Page images and extracted text
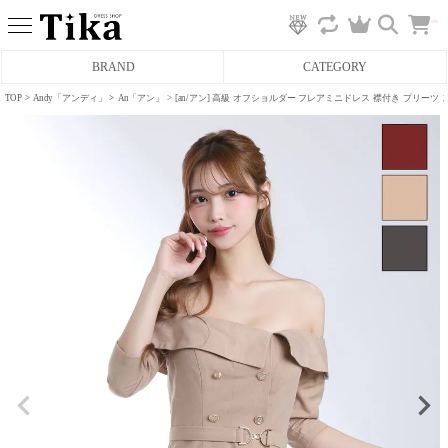
カ
BRAND
CATEGORY
ー
ト
へ
TOP
Andy「アンディ」
An「アン」
[an/アン] 高級 オフショルダー フレアミニドレス 襟付き プリーツ
ミニドレス
タイトミニドレス
フレアミニドレス
膝丈ドレス
前ミニドレス
ロングドレス
タイトロングドレス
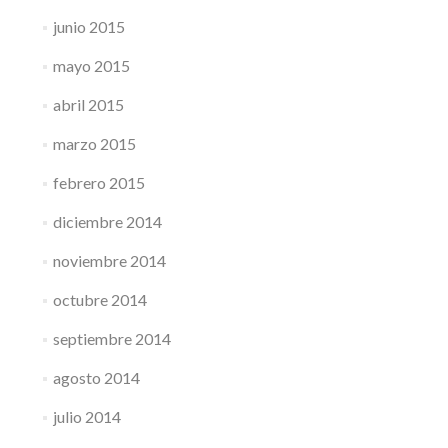
junio 2015
mayo 2015
abril 2015
marzo 2015
febrero 2015
diciembre 2014
noviembre 2014
octubre 2014
septiembre 2014
agosto 2014
julio 2014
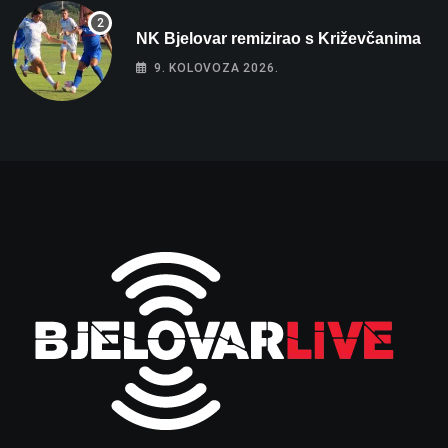
NK Bjelovar remizirao s Križevčanima
9. KOLOVOZA 2026.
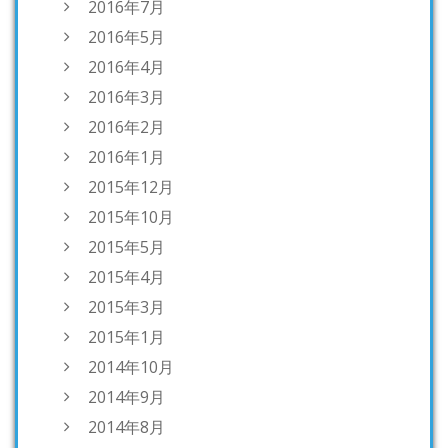
2016年7月
2016年5月
2016年4月
2016年3月
2016年2月
2016年1月
2015年12月
2015年10月
2015年5月
2015年4月
2015年3月
2015年1月
2014年10月
2014年9月
2014年8月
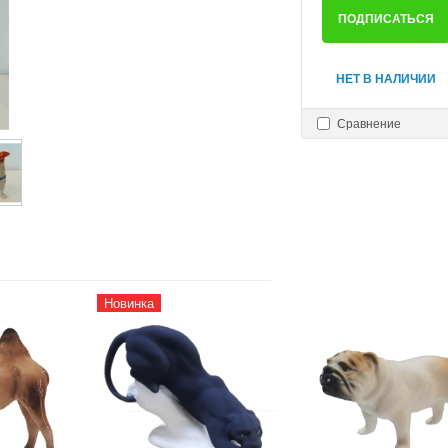
ПОДПИСАТЬСЯ
НЕТ В НАЛИЧИИ
Сравнение
Новинка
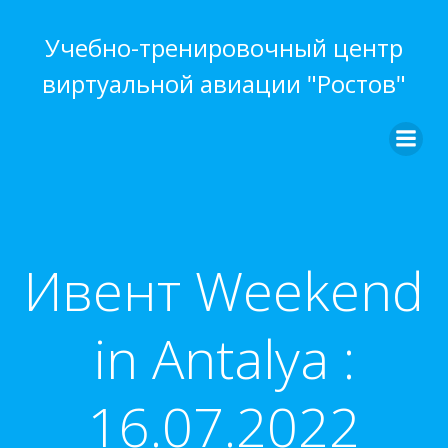
Перейти
к
Учебно-тренировочный центр
содержимому
виртуальной авиации "Ростов"
Ивент Weekend
in Antalya :
16.07.2022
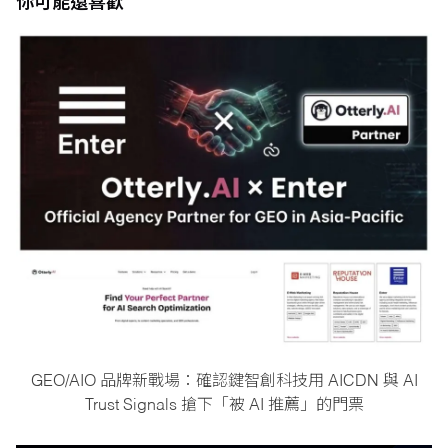
你可能還喜歡
GEO/AIO 品牌新戰場：確認鍵智創科技用 AICDN 與 AI
Trust Signals 搶下「被 AI 推薦」的門票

### What you will do:
Within the data above, determine the number of lines that contain the word "フレアミニドレス"; write only that number.

### Completed task:
2